Poco a poco comienza a emerger en la conversación el núcleo primigenio de esta compañía: “La Zaranda más que político lo que tiene es un sentimiento de rebeldía. Claro que creemos que el teatro es revolucionario, pero creemos más en una revolución poética, no política. Creo, como Simone Weil, que la revolución de lo que carece, sobre todo, es de poesía. Al obrero lo que le han quitado es el sentido poético de la existencia. Le han vendido mucho humo y no le han dado la constatación del sentido poético del presente. A mí me lleva a escribir un sentido revolucionario contra la muerte, por ejemplo”, explica Calonge.

“Siempre entendí el teatro como una obra de arte. El arte expresa la condición del ser humano. De ahí surge la emoción y por eso te transporta. Mira, será ridículo, pero yo hoy a las cuatro de la mañana estaba despierto preguntándome, después de una charla sobre Calderón con un amigo, si al ser humano le llega la libertad porque la busca o simplemente te llega de viejo. Uno puede creer que la libertad es una cosa suya, personal, que uno es el dueño de su vida y que es uno mismo el que la marca, pero es un poco cretino creer que uno es tan grande. Al fin y al cabo, hay uno más grande que tú que un día vendrá y te dirá: ‘Cállate ya, que nos vamos’ ¿Dónde está ahí la libertad? Ahí no puedes decir que no, ahí te vas. La poesía te inicia en ese camino hacia lo perdido. Hoy en día, con todo el ruido que hay, lo que hace falta es un teatro que te diga: párate y escucha. Eso es muy complicado”, añade Paco de la Zaranda. “Eso mismo que dice Paco es lo revolucionario y es lo que hay que rescatar. El sentido de la evolución en el progreso es mentira, es humo, eso es hacia el futuro y así nunca llegaremos a nada. Pero el presente, ¿quién nos lo detiene? Hay que ser capaz de contemplar la belleza en el presente”, concluye Calonge.

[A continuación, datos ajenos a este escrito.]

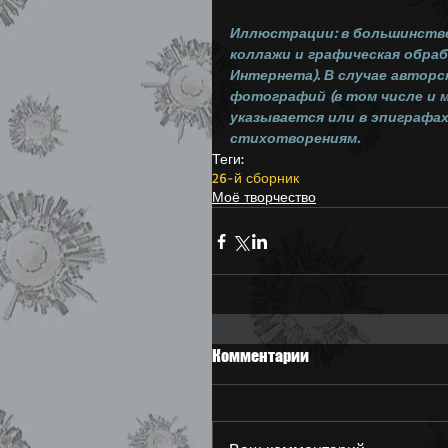
Иллюстрации: в большинстве
коллажи и графическая обрабо
Интернета). В случае авторс
фотографий (в том числе и м
указывается или в эпиграфах
стихотворениям.
Теги:
26-й сборник
Моё творчество
Комментарии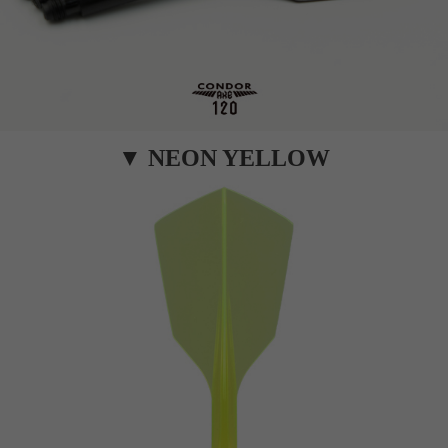
▼ NEON YELLOW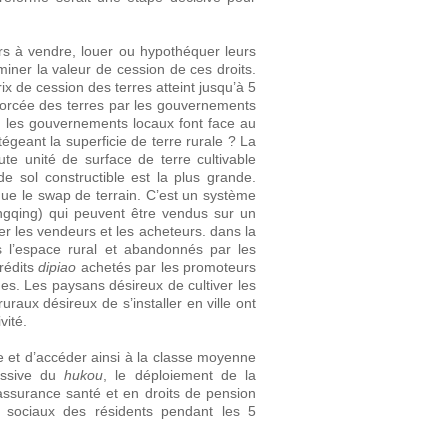
ers à vendre, louer ou hypothéquer leurs
miner la valeur de cession de ces droits.
x de cession des terres atteint jusqu’à 5
 forcée des terres par les gouvernements
e, les gouvernements locaux font face au
égeant la superficie de terre rurale ? La
oute unité de surface de terre cultivable
de sol constructible est la plus grande.
que le swap de terrain. C’est un système
qing) qui peuvent être vendus sur un
r les vendeurs et les acheteurs. dans la
s l’espace rural et abandonnés par les
crédits
dipiao
achetés par les promoteurs
es. Les paysans désireux de cultiver les
uraux désireux de s’installer en ville ont
ivité.
le et d’accéder ainsi à la classe moyenne
ressive du
hukou
, le déploiement de la
 assurance santé et en droits de pension
s sociaux des résidents pendant les 5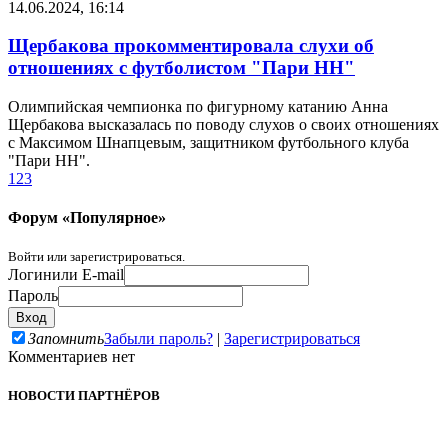
14.06.2024, 16:14
Щербакова прокомментировала слухи об
отношениях с футболистом "Пари НН"
Олимпийская чемпионка по фигурному катанию Анна
Щербакова высказалась по поводу слухов о своих отношениях
с Максимом Шнапцевым, защитником футбольного клуба
"Пари НН".
1
2
3
Форум «Популярное»
Войти или зарегистрироваться.
Логин
или E-mail
Пароль
Запомнить
Забыли пароль?
|
Зарегистрироваться
Комментариев нет
НОВОСТИ ПАРТНЁРОВ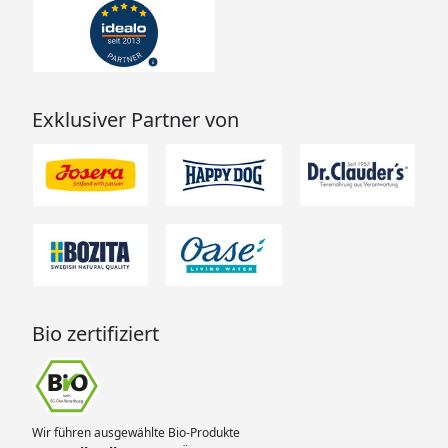
Exklusiver Partner von
Bio zertifiziert
Wir führen ausgewählte Bio-Produkte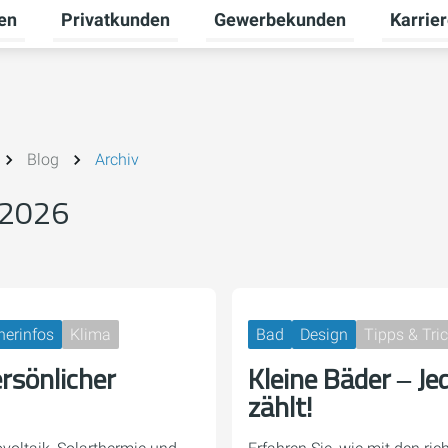
en
Privatkunden
Gewerbekunden
Karrie
Untermenü für Erneuerbare Energien umschalten
Untermenü für Privatkunden u
Untermen
Blog
Archiv
 2026
herinfos
Klima
Bad
Design
Tipps & Tri
ersönlicher
Kleine Bäder ‒ Je
zählt!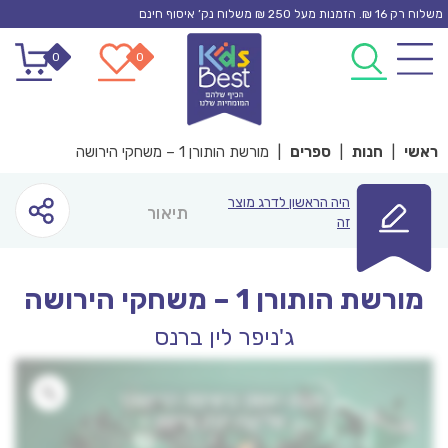
Ski
משלוח רק 16 ₪. הזמנות מעל 250 ₪ משלוח נק’ איסוף חינם
t
0
0
conten
ראשי
|
חנות
|
ספרים
|
מורשת הותורן 1 – משחקי הירושה
היה הראשון לדרג מוצר
תיאור
זה
מורשת הותורן 1 – משחקי הירושה
ג'ניפר לין ברנס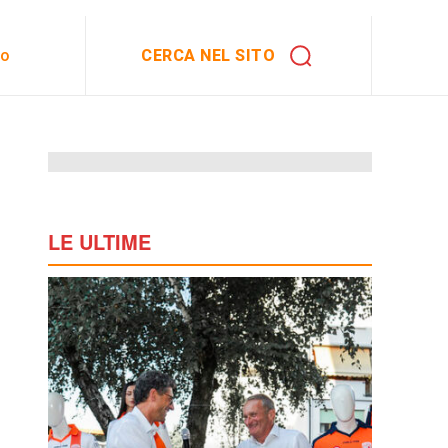
CERCA NEL SITO
to
LE ULTIME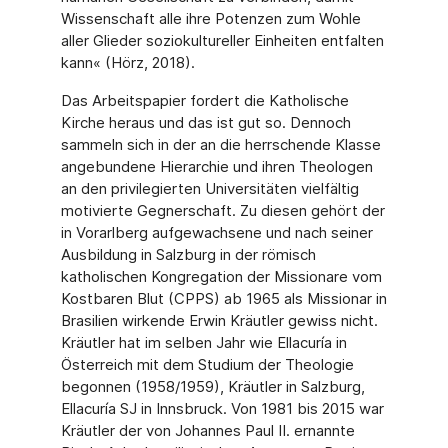
Wissenschaft alle ihre Potenzen zum Wohle
aller Glieder soziokultureller Einheiten entfalten
kann« (Hörz, 2018).
Das Arbeitspapier fordert die Katholische
Kirche heraus und das ist gut so. Dennoch
sammeln sich in der an die herrschende Klasse
angebundene Hierarchie und ihren Theologen
an den privilegierten Universitäten vielfältig
motivierte Gegnerschaft. Zu diesen gehört der
in Vorarlberg aufgewachsene und nach seiner
Ausbildung in Salzburg in der römisch
katholischen Kongregation der Missionare vom
Kostbaren Blut (CPPS) ab 1965 als Missionar in
Brasilien wirkende Erwin Kräutler gewiss nicht.
Kräutler hat im selben Jahr wie Ellacuría in
Österreich mit dem Studium der Theologie
begonnen (1958/1959), Kräutler in Salzburg,
Ellacuría SJ in Innsbruck. Von 1981 bis 2015 war
Kräutler der von Johannes Paul II. ernannte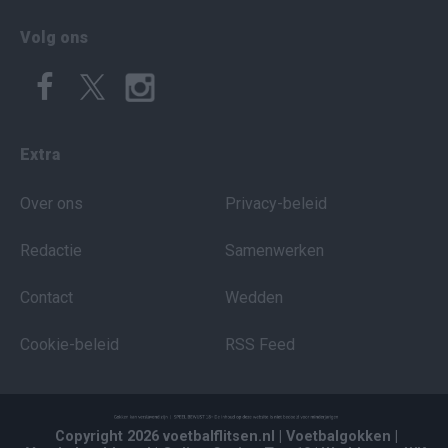
Volg ons
Extra
Over ons
Privacy-beleid
Redactie
Samenwerken
Contact
Wedden
Cookie-beleid
RSS Feed
Copyright 2026 voetbalflitsen.nl
| Voetbalgokken
|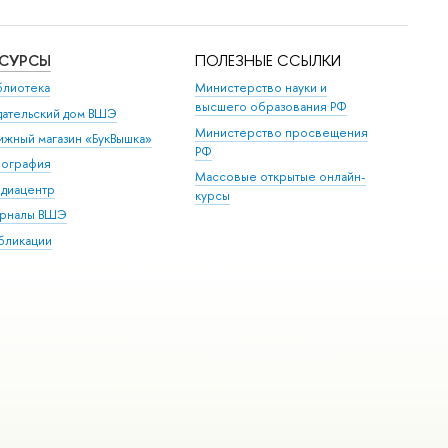
ЕСУРСЫ
ПОЛЕЗНЫЕ ССЫЛКИ
блиотека
Министерство науки и
высшего образования РФ
дательский дом ВШЭ
Министерство просвещения
ижный магазин «БукВышка»
РФ
пография
Массовые открытые онлайн-
диацентр
курсы
рналы ВШЭ
бликации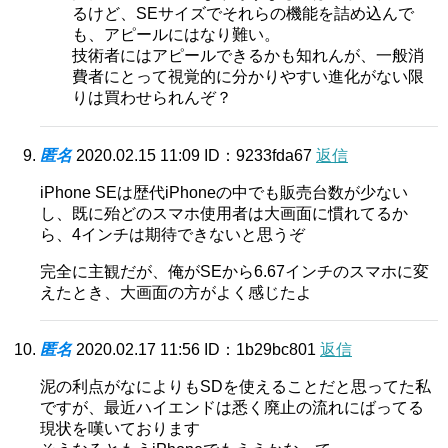
るけど、SEサイズでそれらの機能を詰め込んで
も、アピールにはなり難い。
技術者にはアピールできるかも知れんが、一般消
費者にとって視覚的に分かりやすい進化がない限
りは買わせられんぞ？
匿名
2020.02.15 11:09
ID：9233fda67
返信
iPhone SEは歴代iPhoneの中でも販売台数が少ない
し、既に殆どのスマホ使用者は大画面に慣れてるか
ら、4インチは期待できないと思うぞ
完全に主観だが、俺がSEから6.67インチのスマホに変
えたとき、大画面の方がよく感じたよ
匿名
2020.02.17 11:56
ID：1b29bc801
返信
泥の利点がなによりもSDを使えることだと思ってた私
ですが、最近ハイエンドは悉く廃止の流れにばってる
現状を嘆いております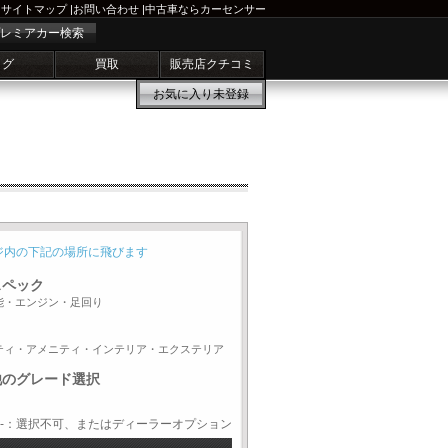
サイトマップ
|
お問い合わせ
|
中古車ならカーセンサー
レミアカー検索
ログ
買取
販売店クチコミ
お気に入り
未登録
ジ内の下記の場所に飛びます
スペック
能・エンジン・足回り
ティ・アメニティ・インテリア・エクステリア
他のグレード選択
-：選択不可、またはディーラーオプション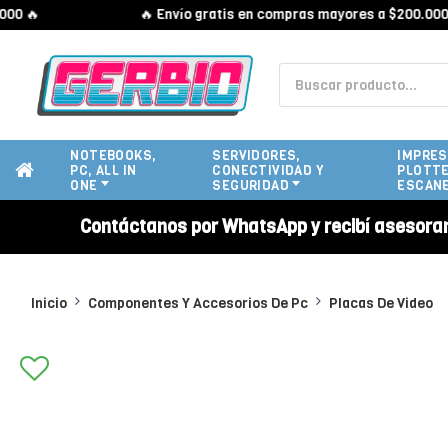
🔥
🔥 Envío gratis en compras mayores a $200.000 🔥
NOTEBOOKS,
SERVIDORES,
IMPRES
PC, ALL IN
CONECTIVIDAD Y
PLOTTE
ONE
SEGURIDAD
ESCAN
Contáctanos por WhatsApp y recibí asesora
Inicio
Componentes Y Accesorios De Pc
Placas De Video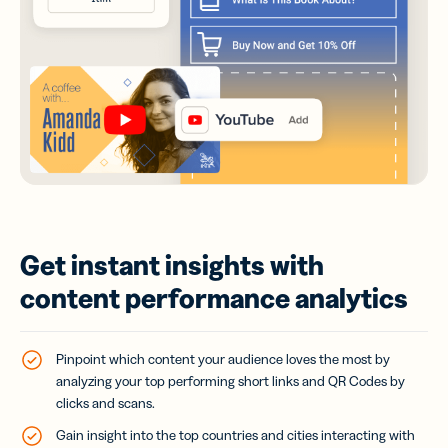
Get instant insights with
content performance analytics
Pinpoint which content your audience loves the most by
analyzing your top performing short links and QR Codes by
clicks and scans.
Gain insight into the top countries and cities interacting with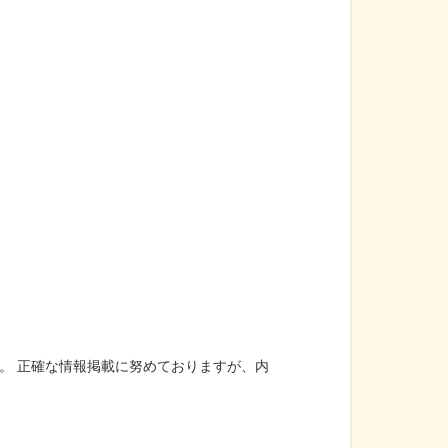
。 正確な情報掲載に努めておりますが、内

Al señalar que hay una menor esperanza en Convertiste mi luto en danza que en otros montajes de La Zaranda ambos reaccionan: “Nadie es capaz de decir que Dios existe, ni nadie es capaz de decir Dios que no existe. El que ha experimentado a Dios no lo puede decir. Tu puedes vivirlo y mostrarlo, poco más”, espeta Paco de la Zaranda. “El simple hecho de la transmisión de una obra ya es un acto de fe”, añade Calonge. “María Pisador quería ser recordada y de alguna manera sigue viva. Hace una docena de años que murió y aquí estamos. Ha conseguido lo que quería. Es increíble pero es así. No se fue. Está con nosotros. No podemos tampoco decir que todo sea una metáfora, que la poesía ha podido con la muerte. Pero ha podido. De momento lleva doce años ganándole la batalla a la muerte. Y no solamente es recuerdo, la vida misma es un recuerdo, el presente es un fluir que ya se fue”, concluye Paco de la Zaranda.